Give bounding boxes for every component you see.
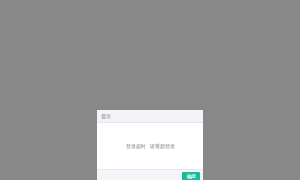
staticText: 确定 — [187, 174, 196, 180]
staticText: 登录超时 — [126, 143, 146, 149]
staticText: 请重新登录 — [150, 143, 175, 149]
staticText: 提示 — [101, 113, 111, 119]
button[interactable]: 确定 — [182, 172, 200, 180]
____
What is being asked: Could you reproduce every entry exactly, leaving out the pictures?

Solution:
Give bounding boxes for every component you see.
staticText: 确定 — [187, 174, 196, 180]
staticText: 登录超时 — [126, 143, 146, 149]
staticText: 请重新登录 — [150, 143, 175, 149]
staticText: 提示 — [101, 113, 111, 119]
button[interactable]: 确定 — [182, 172, 200, 180]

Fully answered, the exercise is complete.